◆ Data for review:
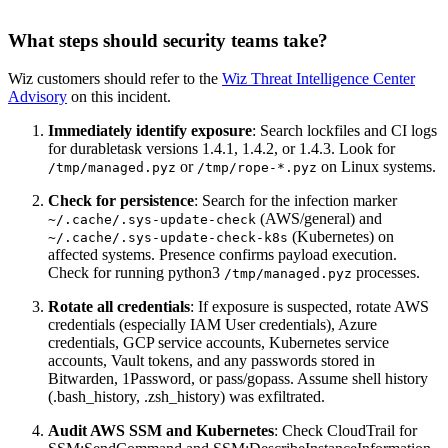
What steps should security teams take?
Wiz customers should refer to the
Wiz Threat Intelligence Center
Advisory
on this incident.
Immediately identify exposure
: Search lockfiles and CI logs
for durabletask versions 1.4.1, 1.4.2, or 1.4.3. Look for
or
on Linux systems.
/tmp/managed.pyz
/tmp/rope-*.pyz
Check for persistence
: Search for the infection marker
(AWS/general) and
~/.cache/.sys-update-check
(Kubernetes) on
~/.cache/.sys-update-check-k8s
affected systems. Presence confirms payload execution.
Check for running python3
processes.
/tmp/managed.pyz
Rotate all credentials
: If exposure is suspected, rotate AWS
credentials (especially IAM User credentials), Azure
credentials, GCP service accounts, Kubernetes service
accounts, Vault tokens, and any passwords stored in
Bitwarden, 1Password, or pass/gopass. Assume shell history
(.bash_history, .zsh_history) was exfiltrated.
Audit AWS SSM and Kubernetes
: Check CloudTrail for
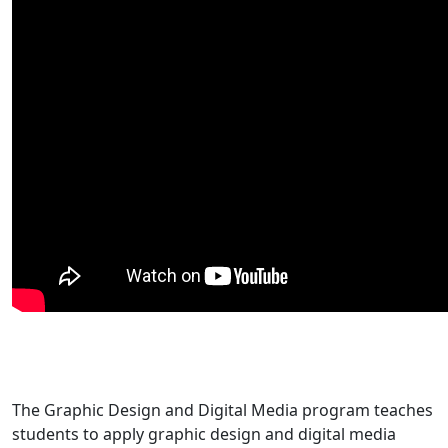
The Graphic Design and Digital Media program teaches
students to apply graphic design and digital media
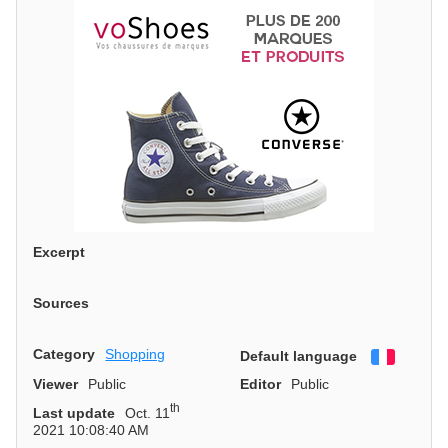
Excerpt
Sources
Category
Shopping
Default language
Françai
Viewer
Public
Editor
Public
th
Last update
Oct. 11
2021 10:08:40 AM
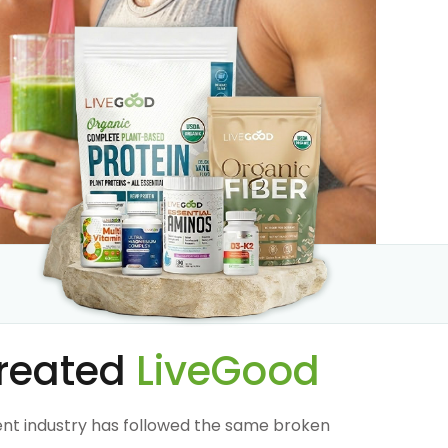
reated
LiveGood
nt industry has followed the same broken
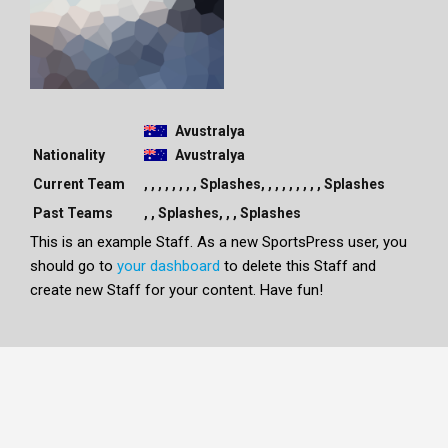
Avustralya
Nationality
Avustralya
Current Team
, , , , , , , , Splashes, , , , , , , , , Splashes
Past Teams
, , Splashes, , , Splashes
This is an example Staff. As a new SportsPress user, you
should go to
your dashboard
to delete this Staff and
create new Staff for your content. Have fun!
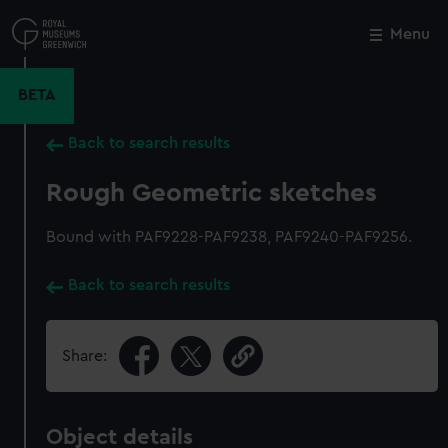
Skip
to
Menu
Close
M
main
content
BETA
Back to search results
Rough Geometric sketches
Bound with PAF9228-PAF9238, PAF9240-PAF9256.
Back to search results
Share:
Object details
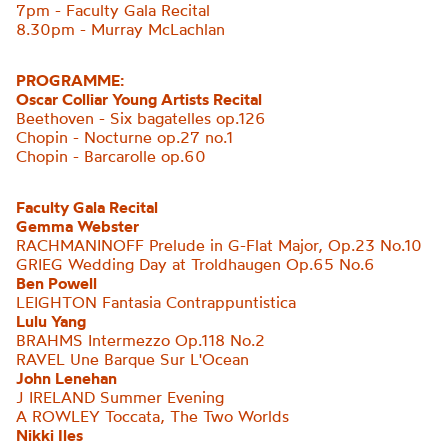
7pm - Faculty Gala Recital
8.30pm - Murray McLachlan
PROGRAMME:
Oscar Colliar Young Artists Recital
Beethoven - Six bagatelles op.126
Chopin - Nocturne op.27 no.1
Chopin - Barcarolle op.60
Faculty Gala Recital
Gemma Webster
RACHMANINOFF Prelude in G-Flat Major, Op.23 No.10
GRIEG Wedding Day at Troldhaugen Op.65 No.6
Ben Powell
LEIGHTON
Fantasia Contrappuntistica
Lulu Yang
BRAHMS Intermezzo Op.118 No.2
RAVEL Une Barque Sur
L'Ocean
John Lenehan
J IRELAND Summer Evening
A ROWLEY Toccata, The Two Worlds
Nikki Iles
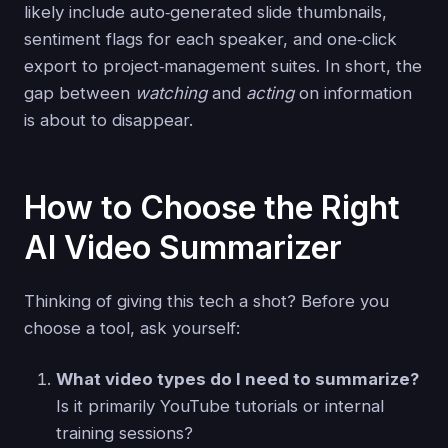
likely include auto‑generated slide thumbnails,
sentiment flags for each speaker, and one‑click
export to project‑management suites. In short, the
gap between
watching
and
acting
on information
is about to disappear.
How to Choose the Right
AI Video Summarizer
Thinking of giving this tech a shot? Before you
choose a tool, ask yourself:
What video types do I need to summarize?
Is it primarily YouTube tutorials or internal
training sessions?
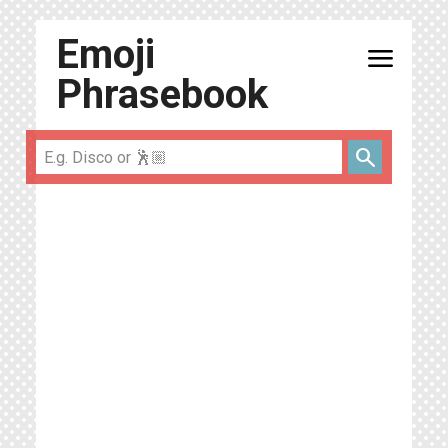
Emoji
menu
Phrasebook
search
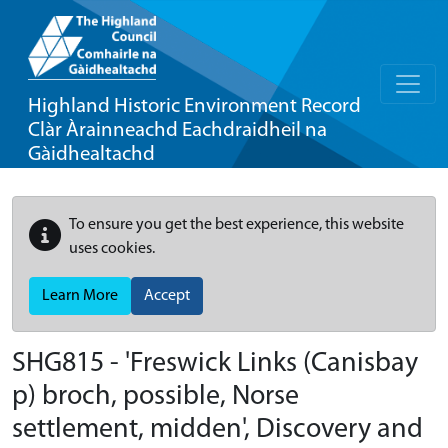
Highland Historic Environment Record
Clàr Àrainneachd Eachdraidheil na
Gàidhealtachd
To ensure you get the best experience, this website
uses cookies.
Learn More
Accept
SHG815 - 'Freswick Links (Canisbay
p) broch, possible, Norse
settlement, midden', Discovery and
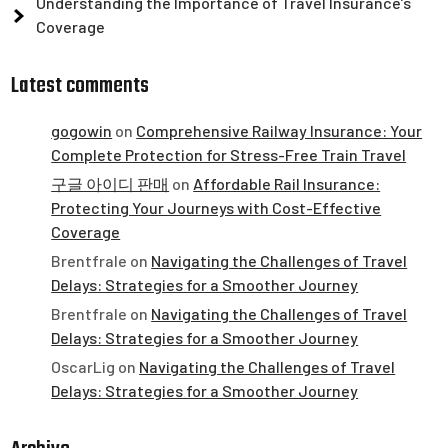
Understanding the Importance of Travel Insurance’s
Coverage
Latest comments
gogowin
on
Comprehensive Railway Insurance: Your
Complete Protection for Stress-Free Train Travel
구글 아이디 판매
on
Affordable Rail Insurance:
Protecting Your Journeys with Cost-Effective
Coverage
Brentfrale
on
Navigating the Challenges of Travel
Delays: Strategies for a Smoother Journey
Brentfrale
on
Navigating the Challenges of Travel
Delays: Strategies for a Smoother Journey
OscarLig
on
Navigating the Challenges of Travel
Delays: Strategies for a Smoother Journey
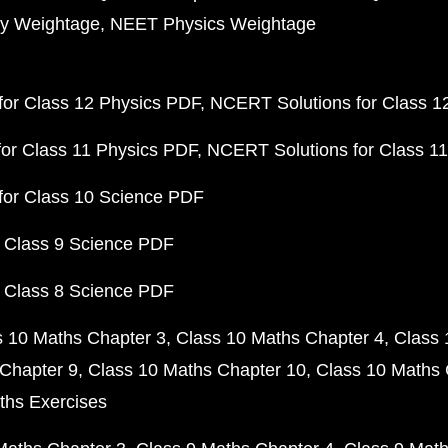
y Weightage
NEET Physics Weightage
or Class 12 Physics PDF
NCERT Solutions for Class 1
or Class 11 Physics PDF
NCERT Solutions for Class 1
for Class 10 Science PDF
 Class 9 Science PDF
 Class 8 Science PDF
s 10 Maths Chapter 3
Class 10 Maths Chapter 4
Class 
Chapter 9
Class 10 Maths Chapter 10
Class 10 Maths 
ths Exercises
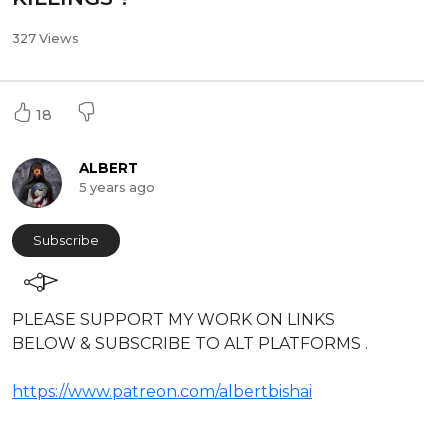
327 Views
18
ALBERT
5 years ago
Subscribe
⁣PLEASE SUPPORT MY WORK ON LINKS
BELOW & SUBSCRIBE TO ALT PLATFORMS .
https://www.patreon.com/albertbishai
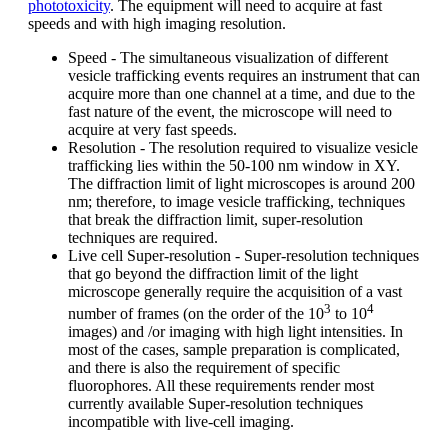
phototoxicity
. The equipment will need to acquire at fast
speeds and with high imaging resolution.
Speed - The simultaneous visualization of different
vesicle trafficking events requires an instrument that can
acquire more than one channel at a time, and due to the
fast nature of the event, the microscope will need to
acquire at very fast speeds.
Resolution - The resolution required to visualize vesicle
trafficking lies within the 50-100 nm window in XY.
The diffraction limit of light microscopes is around 200
nm; therefore, to image vesicle trafficking, techniques
that break the diffraction limit, super-resolution
techniques are required.
Live cell Super-resolution - Super-resolution techniques
that go beyond the diffraction limit of the light
microscope generally require the acquisition of a vast
3
4
number of frames (on the order of the 10
to 10
images) and /or imaging with high light intensities. In
most of the cases, sample preparation is complicated,
and there is also the requirement of specific
fluorophores. All these requirements render most
currently available Super-resolution techniques
incompatible with live-cell imaging.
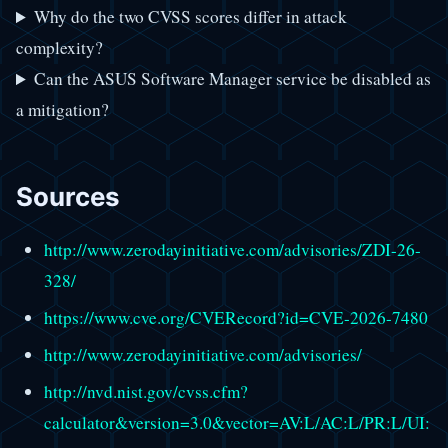
Why do the two CVSS scores differ in attack
complexity?
Can the ASUS Software Manager service be disabled as
a mitigation?
Sources
http://www.zerodayinitiative.com/advisories/ZDI-26-
328/
https://www.cve.org/CVERecord?id=CVE-2026-7480
http://www.zerodayinitiative.com/advisories/
http://nvd.nist.gov/cvss.cfm?
calculator&version=3.0&vector=AV:L/AC:L/PR:L/UI:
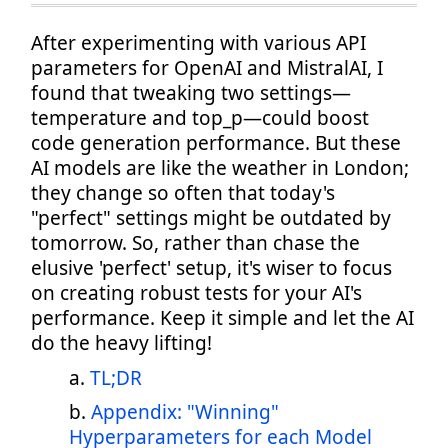
After experimenting with various API
parameters for OpenAI and MistralAI, I
found that tweaking two settings—
temperature and top_p—could boost
code generation performance. But these
AI models are like the weather in London;
they change so often that today's
"perfect" settings might be outdated by
tomorrow. So, rather than chase the
elusive 'perfect' setup, it's wiser to focus
on creating robust tests for your AI's
performance. Keep it simple and let the AI
do the heavy lifting!
TL;DR
Appendix: "Winning"
Hyperparameters for each Model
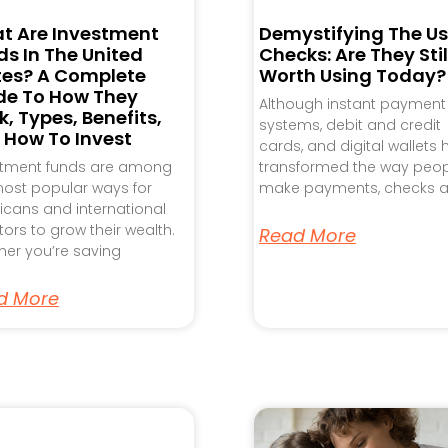
t Are Investment
Demystifying The Us
s In The United
Checks: Are They Stil
tes? A Complete
Worth Using Today?
de To How They
Although instant payment
, Types, Benefits,
systems, debit and credit
 How To Invest
cards, and digital wallets
stment funds are among
transformed the way peo
ost popular ways for
make payments, checks a
cans and international
tors to grow their wealth.
Read More
er you’re saving
d More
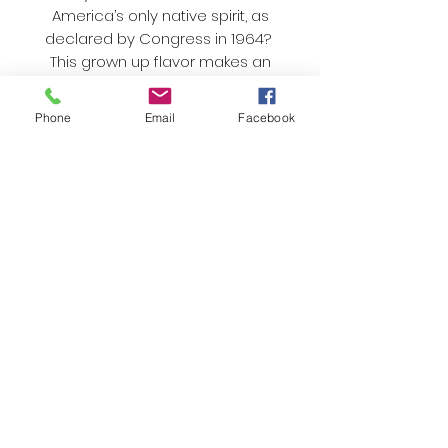
America’s only native spirit, as
declared by Congress in 1964?
This grown up flavor makes an
excellent gift.
As always, we only use organic
Phone
Email
Facebook
sugar and natural flavors and
colors. Nothing artificial here!
Best enjoyed
immediately
While the taste won't change,
cotton candy begins to settle if
you don't eat it in a timely manner.
Once the box is opened, make
sure to finish it off because
moisture in the air and cotton
candy don't mix well!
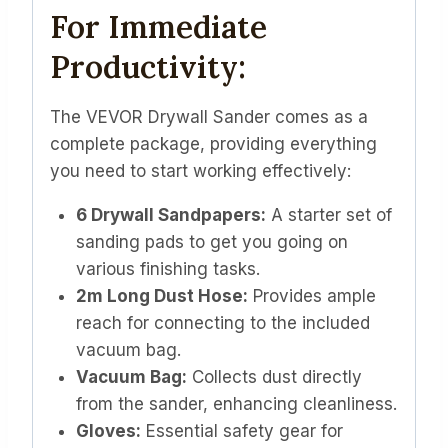
For Immediate
Productivity:
The VEVOR Drywall Sander comes as a
complete package, providing everything
you need to start working effectively:
6 Drywall Sandpapers:
A starter set of
sanding pads to get you going on
various finishing tasks.
2m Long Dust Hose:
Provides ample
reach for connecting to the included
vacuum bag.
Vacuum Bag:
Collects dust directly
from the sander, enhancing cleanliness.
Gloves:
Essential safety gear for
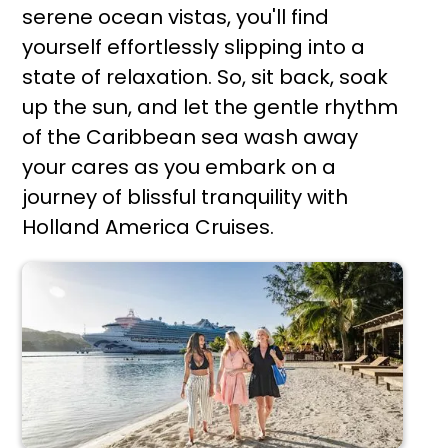
serene ocean vistas, you'll find
yourself effortlessly slipping into a
state of relaxation. So, sit back, soak
up the sun, and let the gentle rhythm
of the Caribbean sea wash away
your cares as you embark on a
journey of blissful tranquility with
Holland America Cruises.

◆ Problem to work on: Your task is a word-for-word transcription of the entries, leaving out all pictures.

◆ Expected answer:
What steps should security teams take?
Wiz customers should refer to the
Wiz Threat Intelligence Center
Advisory
on this incident.
Immediately identify exposure
: Search lockfiles and CI logs
for durabletask versions 1.4.1, 1.4.2, or 1.4.3. Look for
or
on Linux systems.
/tmp/managed.pyz
/tmp/rope-*.pyz
Check for persistence
: Search for the infection marker
(AWS/general) and
~/.cache/.sys-update-check
(Kubernetes) on
~/.cache/.sys-update-check-k8s
affected systems. Presence confirms payload execution.
Check for running python3
processes.
/tmp/managed.pyz
Rotate all credentials
: If exposure is suspected, rotate AWS
credentials (especially IAM User credentials), Azure
credentials, GCP service accounts, Kubernetes service
accounts, Vault tokens, and any passwords stored in
Bitwarden, 1Password, or pass/gopass. Assume shell history
(.bash_history, .zsh_history) was exfiltrated.
Audit AWS SSM and Kubernetes
: Check CloudTrail for
The Graphic Design and Digital Media program teaches
students to apply graphic design and digital media
Excerpt
Sources
Category
Shopping
Default language
Françai
Viewer
Public
Editor
Public
th
Last update
Oct. 11
2021 10:08:40 AM
reated
LiveGood
nt industry has followed the same broken
Avustralya
Nationality
Avustralya
Current Team
, , , , , , , , Splashes, , , , , , , , , Splashes
Past Teams
, , Splashes, , , Splashes
This is an example Staff. As a new SportsPress user, you
should go to
your dashboard
to delete this Staff and
create new Staff for your content. Have fun!
Skip
to
Menu
Close
M
main
content
BETA
Back to search results
Rough Geometric sketches
Bound with PAF9228-PAF9238, PAF9240-PAF9256.
Back to search results
Share:
Object details
7pm - Faculty Gala Recital
8.30pm - Murray McLachlan
PROGRAMME:
Oscar Colliar Young Artists Recital
Beethoven - Six bagatelles op.126
Chopin - Nocturne op.27 no.1
Chopin - Barcarolle op.60
Faculty Gala Recital
Gemma Webster
RACHMANINOFF Prelude in G-Flat Major, Op.23 No.10
GRIEG Wedding Day at Troldhaugen Op.65 No.6
Ben Powell
LEIGHTON
Fantasia Contrappuntistica
Lulu Yang
BRAHMS Intermezzo Op.118 No.2
RAVEL Une Barque Sur
L'Ocean
John Lenehan
J IRELAND Summer Evening
A ROWLEY Toccata, The Two Worlds
Nikki Iles
likely include auto‑generated slide thumbnails,
sentiment flags for each speaker, and one‑click
export to project‑management suites. In short, the
gap between
watching
and
acting
on information
is about to disappear.
How to Choose the Right
AI Video Summarizer
Thinking of giving this tech a shot? Before you
choose a tool, ask yourself:
What video types do I need to summarize?
Is it primarily YouTube tutorials or internal
training sessions?
Emoji
menu
Phrasebook
search
Highland Historic Environment Record
Clàr Àrainneachd Eachdraidheil na
Gàidhealtachd
To ensure you get the best experience, this website
uses cookies.
Learn More
Accept
SHG815 - 'Freswick Links (Canisbay
p) broch, possible, Norse
settlement, midden', Discovery and
Understanding the Importance of Travel Insurance’s
Coverage
Latest comments
gogowin
on
Comprehensive Railway Insurance: Your
Complete Protection for Stress-Free Train Travel
구글 아이디 판매
on
Affordable Rail Insurance:
Protecting Your Journeys with Cost-Effective
Coverage
Brentfrale
on
Navigating the Challenges of Travel
Delays: Strategies for a Smoother Journey
Brentfrale
on
Navigating the Challenges of Travel
Delays: Strategies for a Smoother Journey
OscarLig
on
Navigating the Challenges of Travel
Delays: Strategies for a Smoother Journey
y Weightage
NEET Physics Weightage
or Class 12 Physics PDF
NCERT Solutions for Class 1
or Class 11 Physics PDF
NCERT Solutions for Class 1
for Class 10 Science PDF
 Class 9 Science PDF
 Class 8 Science PDF
s 10 Maths Chapter 3
Class 10 Maths Chapter 4
Class 
Chapter 9
Class 10 Maths Chapter 10
Class 10 Maths 
ths Exercises
327 Views
18
ALBERT
5 years ago
Subscribe
⁣PLEASE SUPPORT MY WORK ON LINKS
BELOW & SUBSCRIBE TO ALT PLATFORMS .
https://www.patreon.com/albertbishai
phototoxicity
. The equipment will need to acquire at fast
speeds and with high imaging resolution.
Speed - The simultaneous visualization of different
vesicle trafficking events requires an instrument that can
acquire more than one channel at a time, and due to the
fast nature of the event, the microscope will need to
acquire at very fast speeds.
Resolution - The resolution required to visualize vesicle
trafficking lies within the 50-100 nm window in XY.
The diffraction limit of light microscopes is around 200
nm; therefore, to image vesicle trafficking, techniques
that break the diffraction limit, super-resolution
techniques are required.
Live cell Super-resolution - Super-resolution techniques
that go beyond the diffraction limit of the light
microscope generally require the acquisition of a vast
3
4
number of frames (on the order of the 10
to 10
images) and /or imaging with high light intensities. In
most of the cases, sample preparation is complicated,
and there is also the requirement of specific
fluorophores. All these requirements render most
currently available Super-resolution techniques
incompatible with live-cell imaging.
Why do the two CVSS scores differ in attack
complexity?
Can the ASUS Software Manager service be disabled as
a mitigation?
Sources
http://www.zerodayinitiative.com/advisories/ZDI-26-
328/
https://www.cve.org/CVERecord?id=CVE-2026-7480
http://www.zerodayinitiative.com/advisories/
http://nvd.nist.gov/cvss.cfm?
calculator&version=3.0&vector=AV:L/AC:L/PR:L/UI:
After experimenting with various API
parameters for OpenAI and MistralAI, I
found that tweaking two settings—
temperature and top_p—could boost
code generation performance. But these
AI models are like the weather in London;
they change so often that today's
"perfect" settings might be outdated by
tomorrow. So, rather than chase the
elusive 'perfect' setup, it's wiser to focus
on creating robust tests for your AI's
performance. Keep it simple and let the AI
do the heavy lifting!
TL;DR
Appendix: "Winning"
Hyperparameters for each Model
t Are Investment
Demystifying The Us
s In The United
Checks: Are They Stil
tes? A Complete
Worth Using Today?
de To How They
Although instant payment
, Types, Benefits,
systems, debit and credit
 How To Invest
cards, and digital wallets
stment funds are among
transformed the way peo
ost popular ways for
make payments, checks a
cans and international
tors to grow their wealth.
Read More
er you’re saving
d More
America’s only native spirit, as
declared by Congress in 1964?
This grown up flavor makes an
excellent gift.
As always, we only use organic
Phone
Email
Facebook
sugar and natural flavors and
colors. Nothing artificial here!
Best enjoyed
immediately
While the taste won't change,
cotton candy begins to settle if
you don't eat it in a timely manner.
Once the box is opened, make
sure to finish it off because
moisture in the air and cotton
candy don't mix well!
For Immediate
Productivity:
The VEVOR Drywall Sander comes as a
complete package, providing everything
you need to start working effectively:
6 Drywall Sandpapers:
A starter set of
sanding pads to get you going on
various finishing tasks.
2m Long Dust Hose:
Provides ample
reach for connecting to the included
vacuum bag.
Vacuum Bag:
Collects dust directly
from the sander, enhancing cleanliness.
Gloves:
Essential safety gear for
serene ocean vistas, you'll find
yourself effortlessly slipping into a
state of relaxation. So, sit back, soak
up the sun, and let the gentle rhythm
of the Caribbean sea wash away
your cares as you embark on a
journey of blissful tranquility with
Holland America Cruises.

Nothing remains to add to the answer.